New Year’s Resolutions

I’ll keep this short but wanted to get something down before too much time passes.  There is a lot to work toward for 2016.

Foremost, is finishing writing articles of all sorts.  In no particular order, although I know there is a definite order:

  1. Minneapolis paper – DOM from the Mississippi (with S. Driver)
  2. Compilation of papers for final thesis.
  3. Odds and ends (Involvement in Satilla and earlier projects)
  4. New directions (R software and LMMs master list)

This last part is in my further interest in the data analysis pipeline for mass spectra within the R programming language.  Data analysis of these sets, particular with interest to the globally collected and discussed datasets, can tell us more about the changes in composition that are to be expected with various perturbations to the natural movement and degradation of DOM.  And also the real challenge of compiling disparate data sets, derived from different extraction and analytical methods, with different sample compositions and with instruments of different capabilities.  This is a continual challenge to the humic sciences because the heterogeneity prevents instrument calibration and method validations for the wide difference in composition.

For the New Year, I want most of my software contributions to be open source and have used GitHub to begin doing that.  I hope to contribute to other projects as I work with R. My projects in software are, again in no order:

  1. LMM algorithm (in C++) in R language package.
  2. Contributing to package for DOM MS analysis.
  3. Further analysis of multiple datasets.

I should have started this on a forward-looking trajectory, rather than back to re-analysis of old data.  So in that thought, my resolution is creating better partnerships with researchers looking into properties of complex substances to better understand their relation in chemical and biological system.  Reading much more (daily) is a start, and reaching out, staying open to opportunities and looking for gaps in current data is where the difference can be made.

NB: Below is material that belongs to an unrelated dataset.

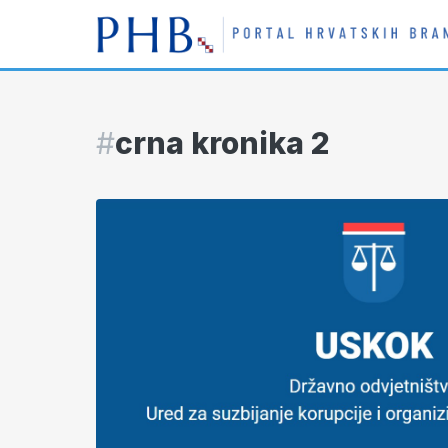
#
crna kronika 2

I wanted to conclude by a simple list of some things (mostly non-science) I recall from 2015 that I enjoyed, and want to remind myself of for this year.

  • Working with teens, particular robotics students preparing their paper submissions.
  • Cooking a good meal.  Soups and chilis.  Farm fresh ingredients.
  • Gardening (really my father) and taking items to the county fair.
  • Watching my nephew and new niece. Helping kid’s art at Salina festival.
  • Open development of software in GitHub, and learning some R.
  • Spending time with family.  Brother’s law school graduation.  Pool time with nephew.  Sunday dinner with Grandma.  And others.